Mahasiswa memiliki potensi dalam memahami perubahan dan perkembangan khususnya dalam konteks pendidikan dan juga di lingkungan sosial masyarakat. Mahasiswa juga merupakan bagian dari kaum muda dalam tatanan masyarakat yang perannya hadir dalam lingkup permasalahan sosial dan pastinya mampu mengimplementasikan setiap kemampuan dan keilmuannya dalam akselerasi perubahan demi untuk kepentingan rakyat.

Terlebih, peran mahasiswa bukan saja menjadi sebagai masyarakat bukan pula pemerintah, apalagi bila tugasnya selama di kampus hanya di fokuskan pada agenda kerja tugas kuliah semata. Selama ini mahasiswa dikenal sebagai Agent Of Change (agen perubahan) tentunya hal ini didasari oleh karena mahasiswa tidak hanya terlahir untuk mementingkan diri pribadinya sendiri melainkan memberikan konstribusi terhadap bangsa dan negaranya. Terkhusus dalam upaya memberikan kepedulian dan memperjuangkan hak-hak dasar rakyat  itu sendiri.

Dalam perjalanan sejarah pergerakan mahasiswa dan pemuda terhadap perkembangan kemajuan bangsa Indonesia perannya tidak pernah lepas. Berbicara soal gerakan mahasiswa adalah berbicara atas nama idealisme yang tentunya tidak terlepas dari kata pengorbanan dan kepedulian. Sejarah telah mencatat atas torehan perubahan yang dilakukan para mahasiswa. Tentunya perubahan dan perjuangan yang dilakukan atas dasar kepedulian dan kesadaran.

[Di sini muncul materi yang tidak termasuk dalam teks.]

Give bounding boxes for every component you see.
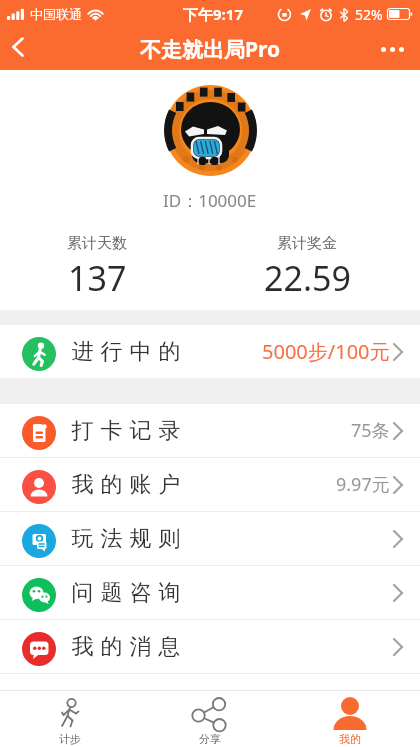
staticText: 137 [68,255,127,301]
staticText: 9.97元 [336,472,390,497]
button[interactable]: 进行中的 [0,325,420,378]
staticText: 22.59 [264,255,351,301]
staticText: 计步 [59,732,81,746]
button[interactable]: 问题咨询 [0,566,420,619]
staticText: 75条 [351,418,390,443]
staticText: 玩法规则 [68,525,184,553]
button[interactable] [381,47,404,52]
staticText: 累计奖金 [277,234,337,253]
staticText: 不走就出局Pro [140,35,281,64]
button[interactable]: 玩法规则 [0,512,420,565]
button[interactable]: 我的账户 [0,458,420,511]
button[interactable]: 打卡记录 [0,404,420,457]
staticText: 我的账户 [68,471,184,499]
staticText: 问题咨询 [68,579,184,607]
staticText: 中国联通 [30,6,82,22]
staticText: 打卡记录 [68,417,184,445]
staticText: 52% [355,5,383,24]
button[interactable]: 计步 [0,691,140,747]
staticText: 进行中的 [68,338,184,366]
staticText: 分享 [199,732,221,746]
staticText: 我的消息 [68,633,184,661]
staticText: 5000步/100元 [262,338,390,365]
staticText: 下午9:17 [183,4,243,24]
button[interactable]: 分享 [140,691,280,747]
staticText: ID：10000E [163,189,257,212]
button[interactable]: 我的 [280,691,420,747]
button[interactable] [0,28,36,70]
staticText: 累计天数 [67,234,127,253]
button[interactable]: 我的消息 [0,620,420,673]
staticText: 我的 [339,732,361,746]
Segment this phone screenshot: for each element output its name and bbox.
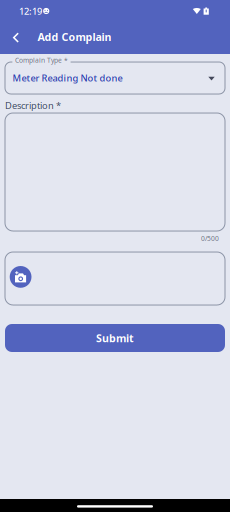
button[interactable]: Meter Reading Not done <box>5 62 225 94</box>
staticText: Add Complain <box>38 30 112 44</box>
button[interactable]: Submit <box>5 324 225 352</box>
staticText: Meter Reading Not done <box>12 72 122 84</box>
staticText: Complain Type * <box>15 56 68 65</box>
button[interactable]: Add photo <box>10 266 32 288</box>
staticText: Submit <box>96 331 134 345</box>
button[interactable]: Back <box>3 24 29 50</box>
staticText: 12:19 <box>19 5 42 17</box>
staticText: Description * <box>5 99 61 112</box>
staticText: 0/500 <box>201 234 219 243</box>
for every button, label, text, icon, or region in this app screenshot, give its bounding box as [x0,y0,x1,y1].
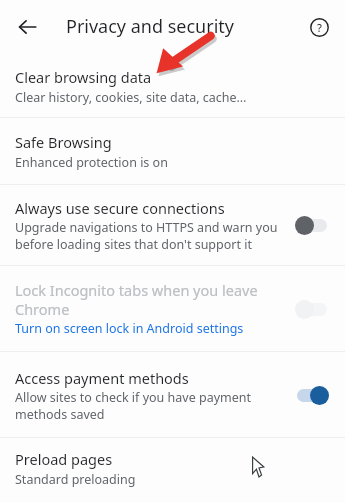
button[interactable]: Toggle [291,380,339,410]
staticText: Clear browsing data [15,67,152,87]
staticText: Access payment methods [15,368,189,388]
staticText: Always use secure connections [15,198,225,218]
staticText: Enhanced protection is on [15,154,168,171]
staticText: Turn on screen lock in Android settings [15,320,244,337]
button[interactable]: Help [301,9,337,45]
staticText: Standard preloading [15,471,136,488]
staticText: ? [317,20,322,35]
staticText: Preload pages [15,449,113,469]
staticText: Privacy and security [66,14,234,39]
button[interactable]: Toggle [291,294,339,324]
button[interactable]: Back [10,9,46,45]
button[interactable]: Toggle [291,210,339,240]
button[interactable]: Access payment methods [0,352,345,437]
button[interactable]: Safe Browsing [0,118,345,184]
button[interactable]: Preload pages [0,438,345,498]
button[interactable]: Lock Incognito tabs when you leave Chrom… [0,266,345,351]
staticText: Upgrade navigations to HTTPS and warn yo… [15,219,278,252]
staticText: Allow sites to check if you have payment… [15,389,251,422]
staticText: Clear history, cookies, site data, cache… [15,89,247,106]
button[interactable]: Always use secure connections [0,185,345,265]
button[interactable]: Clear browsing data [0,55,345,117]
staticText: Safe Browsing [15,132,112,152]
staticText: Lock Incognito tabs when you leave Chrom… [15,280,258,319]
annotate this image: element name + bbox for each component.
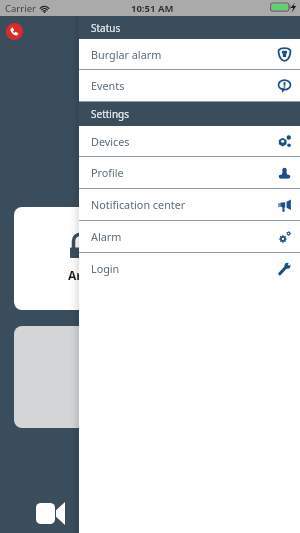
button[interactable] <box>14 326 136 428</box>
staticText: Status <box>91 21 121 35</box>
staticText: Profile <box>91 165 124 180</box>
staticText: Alarm <box>91 229 122 244</box>
staticText: Settings <box>91 107 130 121</box>
staticText: Carrier <box>5 2 36 15</box>
button[interactable]: Call <box>6 23 23 40</box>
button[interactable]: Burglar alarm <box>79 39 300 69</box>
button[interactable]: Events <box>79 70 300 101</box>
button[interactable]: Alarm <box>79 221 300 252</box>
button[interactable]: Armed <box>14 207 138 310</box>
staticText: 10:51 AM <box>131 2 174 15</box>
button[interactable]: Login <box>79 253 300 284</box>
button[interactable]: Profile <box>79 157 300 188</box>
button[interactable]: Video <box>36 502 65 525</box>
staticText: Events <box>91 78 125 93</box>
button[interactable]: Notification center <box>79 189 300 220</box>
staticText: Login <box>91 261 120 276</box>
staticText: Notification center <box>91 197 186 212</box>
button[interactable]: Devices <box>79 126 300 156</box>
staticText: Burglar alarm <box>91 47 162 62</box>
staticText: Armed <box>68 267 109 283</box>
staticText: Devices <box>91 134 130 149</box>
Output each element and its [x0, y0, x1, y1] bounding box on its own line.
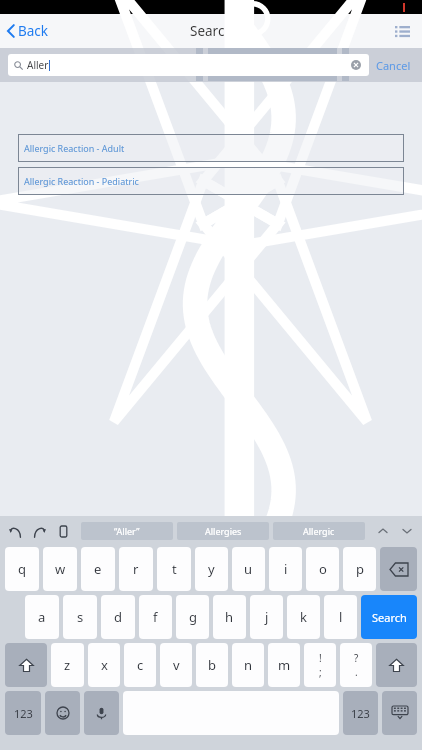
button[interactable]: Hide keyboard — [382, 691, 417, 735]
staticText: j — [265, 608, 269, 626]
button[interactable]: Next — [395, 519, 419, 543]
staticText: f — [153, 608, 158, 626]
button[interactable]: Numbers — [343, 691, 378, 735]
staticText: x — [101, 656, 108, 674]
staticText: . — [355, 665, 358, 679]
staticText: o — [319, 560, 327, 578]
button[interactable]: t — [157, 547, 191, 591]
button[interactable]: p — [343, 547, 376, 591]
button[interactable]: Redo — [27, 519, 51, 543]
staticText: z — [64, 656, 71, 674]
button[interactable]: b — [196, 643, 228, 687]
button[interactable]: o — [306, 547, 339, 591]
button[interactable]: “Aller” — [81, 522, 173, 540]
staticText: ! — [319, 651, 322, 665]
staticText: y — [208, 560, 215, 578]
staticText: l — [339, 608, 343, 626]
staticText: t — [172, 560, 177, 578]
button[interactable]: Clear text — [349, 58, 363, 72]
button[interactable]: ? — [340, 643, 372, 687]
staticText: q — [18, 560, 26, 578]
staticText: Back — [18, 22, 49, 40]
staticText: s — [77, 608, 84, 626]
button[interactable]: r — [119, 547, 153, 591]
staticText: Allergies — [205, 525, 242, 537]
button[interactable]: d — [101, 595, 135, 639]
button[interactable]: Shift — [376, 643, 417, 687]
staticText: w — [55, 560, 66, 578]
button[interactable]: Emoji — [45, 691, 80, 735]
staticText: Allergic Reaction - Pediatric — [24, 175, 139, 187]
button[interactable]: a — [25, 595, 59, 639]
button[interactable]: v — [160, 643, 192, 687]
button[interactable]: Dictation — [84, 691, 119, 735]
staticText: a — [38, 608, 46, 626]
button[interactable]: q — [5, 547, 39, 591]
button[interactable]: g — [176, 595, 209, 639]
button[interactable]: z — [51, 643, 84, 687]
staticText: u — [244, 560, 253, 578]
button[interactable]: Paste — [51, 519, 75, 543]
button[interactable]: Allergic — [273, 522, 365, 540]
staticText: v — [173, 656, 180, 674]
button[interactable]: n — [232, 643, 264, 687]
button[interactable]: Menu — [387, 16, 417, 46]
staticText: p — [356, 560, 364, 578]
button[interactable]: Numbers — [5, 691, 41, 735]
staticText: Allergic — [303, 525, 335, 537]
button[interactable]: Previous — [371, 519, 395, 543]
staticText: ? — [354, 651, 359, 665]
staticText: “Aller” — [114, 525, 140, 537]
button[interactable]: x — [88, 643, 120, 687]
button[interactable]: Cancel — [373, 53, 414, 78]
button[interactable]: j — [250, 595, 283, 639]
staticText: Aller — [27, 58, 49, 72]
staticText: Search — [190, 22, 233, 40]
button[interactable]: Back — [3, 17, 53, 45]
button[interactable]: w — [43, 547, 77, 591]
button[interactable]: Aller — [8, 54, 369, 76]
staticText: Search — [372, 610, 407, 625]
staticText: e — [94, 560, 102, 578]
button[interactable]: e — [81, 547, 115, 591]
button[interactable]: i — [269, 547, 302, 591]
button[interactable]: Shift — [5, 643, 47, 687]
button[interactable]: u — [232, 547, 265, 591]
button[interactable]: ! — [304, 643, 336, 687]
staticText: k — [300, 608, 307, 626]
button[interactable]: Allergic Reaction - Pediatric — [18, 167, 404, 195]
button[interactable]: k — [287, 595, 320, 639]
button[interactable]: Undo — [3, 519, 27, 543]
staticText: b — [208, 656, 216, 674]
staticText: c — [137, 656, 144, 674]
staticText: Allergic Reaction - Adult — [24, 142, 125, 154]
staticText: r — [133, 560, 139, 578]
staticText: 123 — [14, 706, 33, 721]
button[interactable]: f — [139, 595, 172, 639]
staticText: i — [284, 560, 288, 578]
staticText: h — [225, 608, 234, 626]
staticText: d — [114, 608, 122, 626]
staticText: ; — [319, 665, 322, 679]
staticText: Cancel — [376, 58, 411, 73]
staticText: g — [189, 608, 197, 626]
button[interactable]: s — [63, 595, 97, 639]
button[interactable]: Allergies — [177, 522, 269, 540]
button[interactable]: l — [324, 595, 357, 639]
staticText: m — [278, 656, 291, 674]
button[interactable]: Search — [361, 595, 417, 639]
staticText: 123 — [351, 706, 370, 721]
button[interactable]: h — [213, 595, 246, 639]
button[interactable]: m — [268, 643, 300, 687]
button[interactable]: Backspace — [380, 547, 417, 591]
button[interactable]: Allergic Reaction - Adult — [18, 134, 404, 162]
staticText: n — [244, 656, 253, 674]
button[interactable]: c — [124, 643, 156, 687]
button[interactable]: y — [195, 547, 228, 591]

Pada tahun 1928 adalah awal mula kebangkitan gerakan pemuda dan mahasiswa itu sendiri, dimana hari itu adalah momen penting yakni momen sumpah pemuda yang menjadi tolak ukur bersatunya para pemuda seluruh tanah air. Persatuan yang ditorehkan ini tentunya didasari oleh kepedulian dan kesadaran  pemuda mahasiswa terhadap bangsanya sendiri. Mewujudkan satu visi bersama, membangun gerakan perlawanan untuk satu musuh bersama yakni kolonialisme Belanda.

Dalam perjalanannya menjelang kemerdekaan Indonesia, pemuda lagi-lagi mengambil peran, dimana para golongan muda mendesak golongan tua dalam hal ini Bapak Ir. Soekarno untuk mendeklarasikan kemerdekaan Indonesia dengan berbagai pertimbangan dan analisis yang tajam tentunya.

Peristiwa proklamasi tersebut telah membuktikan sejarah bahwa pemuda adalah bagian pendombrak sejati dalam menentukan sikap daripada sikap para golongan tua, dan merupakan pembuktian nyata bahwa pemuda sadar dan peduli terhadap kemajuan serta kemerdekaan bangsanya.

Bukan hanya itu, memasuki era pemerintahan awal dari kemerdekaan Indonesia sampai memasuki era reformasi, pemuda mahasiswa terus membuktikan identitasnya sebagai insan pemuda yang sadar dan peduli terhadap kelangsungan kesejatehraan rakyat. Proses penolakan terhadap segala bentuk kebijakan yang tidak pro rakyat serta penolakan terhadap segala rezim pemimpin yang otoriter.

Melambungnya harga kebutuhan pokok  pada era kepemimpinan diera Soekarno yang membuat rakyat menjerit dalam memenuhi kebutuhannya. Tentunya hal ini menuai protes di kalangan khususunya pemuda mahasiswa itu sendiri yang merasakan langsung dampak dari masalah sosial tersebut. Permasalahan ini mahasiswa kembali menunjukkan kesadaran dan kepeduliannya terhadap masalah yang dihadapi rakyat.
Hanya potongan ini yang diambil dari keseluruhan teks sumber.